--- The problem ---
Could you give back the records exactly, taking out the pictures?
───── Material for the task
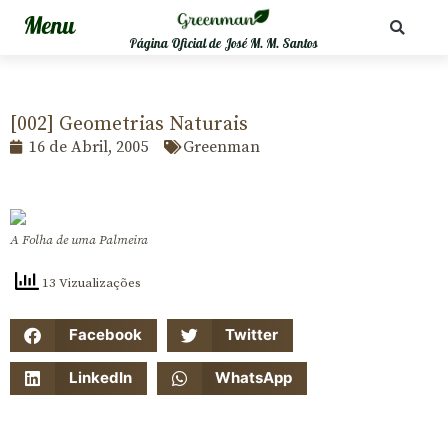
Página Oficial de José M. M. Santos
[002] Geometrias Naturais
16 de Abril, 2005
Greenman
A Folha de uma Palmeira
13 Vizualizações
Facebook
Twitter
LinkedIn
WhatsApp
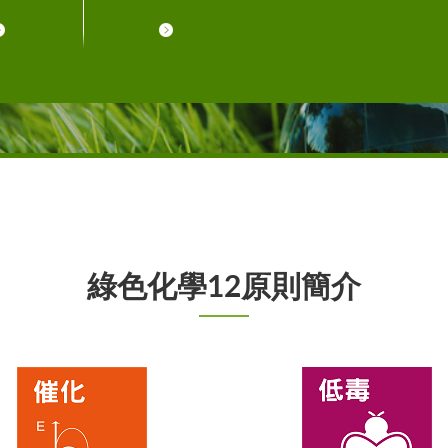
綠色化學12原則簡介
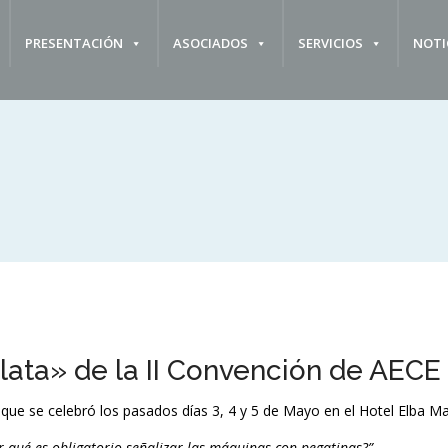
PRESENTACIÓN
ASOCIADOS
SERVICIOS
NOTI
lata» de la II Convención de AECE
que se celebró los pasados días 3, 4 y 5 de Mayo en el Hotel Elba Mad
r qué es obligatorio señalizar las máquinas con pegatinas?”.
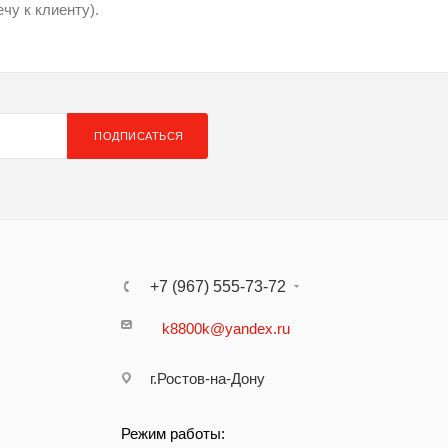
чу к клиенту).
ПОДПИСАТЬСЯ
+7 (967) 555-73-72
k8800k@yandex.ru
г.Ростов-на-Дону
Режим работы:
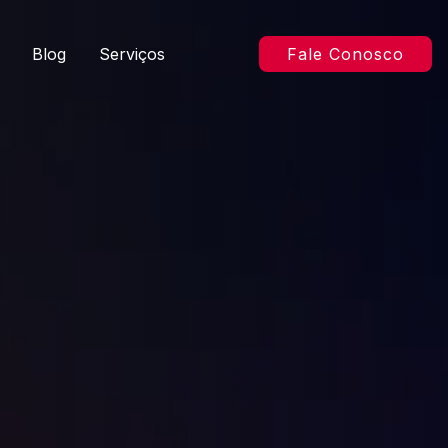
Blog
Serviços
Fale Conosco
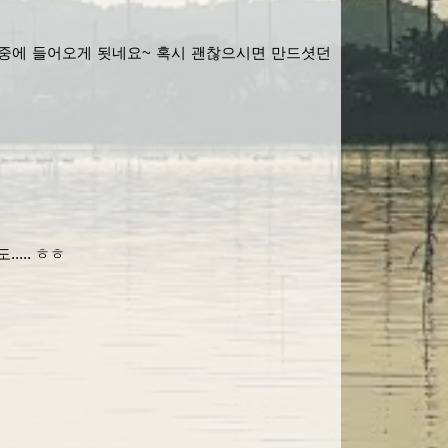
색중에 들어오게 됫네요~ 혹시 괜찮으시면 만드셧던
... ㅎㅎ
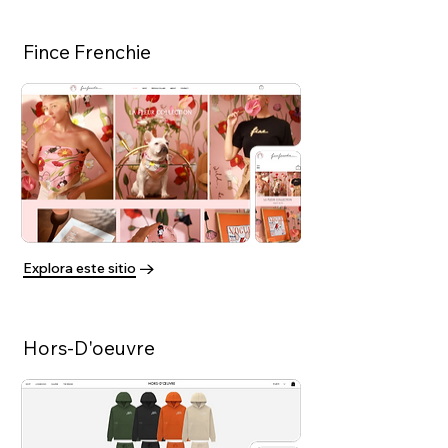
Fince Frenchie
Explora este sitio
Hors-D'oeuvre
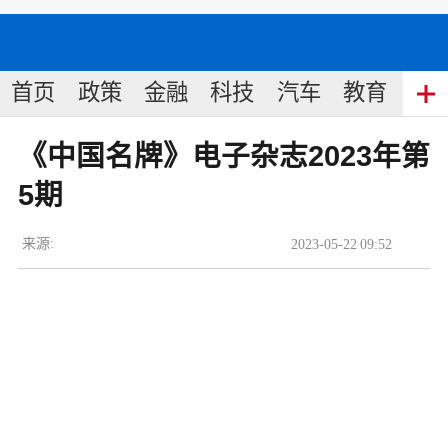
首页
政策
金融
科技
汽车
教育
食
《中国名牌》电子杂志2023年第
5期
来源:
2023
-
05
-
22
09:52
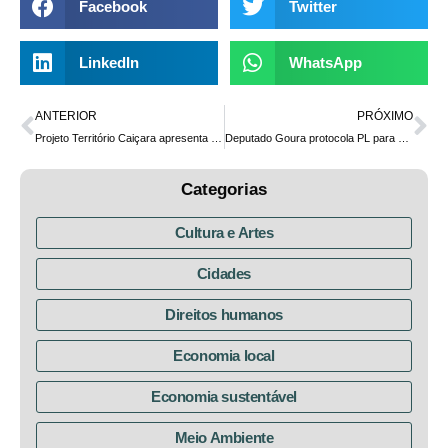
Facebook
Twitter
LinkedIn
WhatsApp
ANTERIOR
PRÓXIMO
Projeto Território Caiçara apresenta diagnóstico da situação fundiária das comunidades tradicionais das ilhas das Peças e do Superagui
Deputado Goura protocola PL para prevenir, monitorar e controlar a poluição sonora no Paraná
Categorias
Cultura e Artes
Cidades
Direitos humanos
Economia local
Economia sustentável
Meio Ambiente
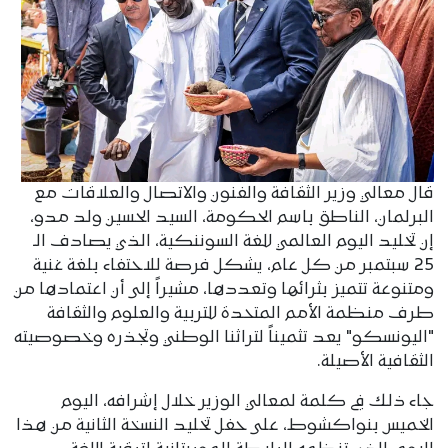
قال معالي وزير الثقافة والفنون والاتصال والعلاقات مع
البرلمان، الناطق باسم الحكومة، السيد الحسين ولد مدو،
إن تخليد اليوم العالمي للغة السوننكية، الذي يصادف الـ
25 سبتمبر من كل عام، يشكل فرصة للاحتفاء بلغة غنية
ومتنوعة تتميز بثرائها وتعددها، مشيراً إلى أن اعتمادها من
طرف منظمة الأمم المتحدة للتربية والعلوم والثقافة
"اليونسكو" يعد تثميناً لتراثنا الوطني وتجذره وخصوصيته
الثقافية الأصيلة.
جاء ذلك في كلمة لمعالي الوزير خلال إشرافه، اليوم
الخميس بنواكشوط، على حفل تخليد النسخة الثانية من هذا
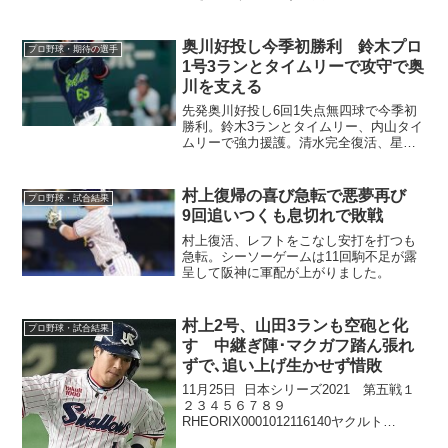
かったと思います。
奥川好投し今季初勝利 鈴木プロ
プロ野球・期待の選手
1号3ランとタイムリーで攻守で奥
川を支える
先発奥川好投し6回1失点無四球で今季初
勝利。鈴木3ランとタイムリー、内山タイ
ムリーで強力援護。清水完全復活、星か
らキハダで試合を締める
村上復帰の喜び急転で悪夢再び
プロ野球・試合結果
9回追いつくも息切れで敗戦
村上復活、レフトをこなし安打を打つも
急転。シーソーゲームは11回駒不足が露
呈して阪神に軍配が上がりました。
村上2号、山田3ランも空砲と化
プロ野球・試合結果
す 中継ぎ陣･マクガフ踏ん張れ
ずで､追い上げ生かせず惜敗
11月25日 日本シリーズ2021 第五戦１
２３４５６７８９
RHEORIX0001012116140ヤクルト
010100030571バッテリー山﨑福也、H吉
──────────
--- The completed task ---
Página Oficial de José M. M. Santos
[002] Geometrias Naturais
16 de Abril, 2005
Greenman
A Folha de uma Palmeira
13 Vizualizações
Facebook
Twitter
LinkedIn
WhatsApp
綠色化學12原則簡介
PRESENTACIÓN
ASOCIADOS
SERVICIOS
NOTI
lata» de la II Convención de AECE
que se celebró los pasados días 3, 4 y 5 de Mayo en el Hotel Elba Mad
r qué es obligatorio señalizar las máquinas con pegatinas?”.
чу к клиенту).
ПОДПИСАТЬСЯ
+7 (967) 555-73-72
k8800k@yandex.ru
г.Ростов-на-Дону
Режим работы:
Blog
Serviços
Fale Conosco
색중에 들어오게 됫네요~ 혹시 괜찮으시면 만드셧던
... ㅎㅎ
Fince Frenchie
Explora este sitio
Hors-D'oeuvre
首页
政策
金融
科技
汽车
教育
食
《中国名牌》电子杂志2023年第
5期
来源:
2023
-
05
-
22
09:52
Facebook
Twitter
LinkedIn
WhatsApp
ANTERIOR
PRÓXIMO
Projeto Território Caiçara apresenta diagnóstico da situação fundiária das comunidades tradicionais das ilhas das Peças e do Superagui
Deputado Goura protocola PL para prevenir, monitorar e controlar a poluição sonora no Paraná
Categorias
Cultura e Artes
Cidades
Direitos humanos
Economia local
Economia sustentável
Meio Ambiente
قال معالي وزير الثقافة والفنون والاتصال والعلاقات مع
البرلمان، الناطق باسم الحكومة، السيد الحسين ولد مدو،
إن تخليد اليوم العالمي للغة السوننكية، الذي يصادف الـ
25 سبتمبر من كل عام، يشكل فرصة للاحتفاء بلغة غنية
ومتنوعة تتميز بثرائها وتعددها، مشيراً إلى أن اعتمادها من
طرف منظمة الأمم المتحدة للتربية والعلوم والثقافة
"اليونسكو" يعد تثميناً لتراثنا الوطني وتجذره وخصوصيته
الثقافية الأصيلة.
جاء ذلك في كلمة لمعالي الوزير خلال إشرافه، اليوم
الخميس بنواكشوط، على حفل تخليد النسخة الثانية من هذا
かったと思います。
奥川好投し今季初勝利 鈴木プロ
プロ野球・期待の選手
1号3ランとタイムリーで攻守で奥
川を支える
先発奥川好投し6回1失点無四球で今季初
勝利。鈴木3ランとタイムリー、内山タイ
ムリーで強力援護。清水完全復活、星か
らキハダで試合を締める
村上復帰の喜び急転で悪夢再び
プロ野球・試合結果
9回追いつくも息切れで敗戦
村上復活、レフトをこなし安打を打つも
急転。シーソーゲームは11回駒不足が露
呈して阪神に軍配が上がりました。
村上2号、山田3ランも空砲と化
プロ野球・試合結果
す 中継ぎ陣･マクガフ踏ん張れ
ずで､追い上げ生かせず惜敗
11月25日 日本シリーズ2021 第五戦１
２３４５６７８９
RHEORIX0001012116140ヤクルト
010100030571バッテリー山﨑福也、H吉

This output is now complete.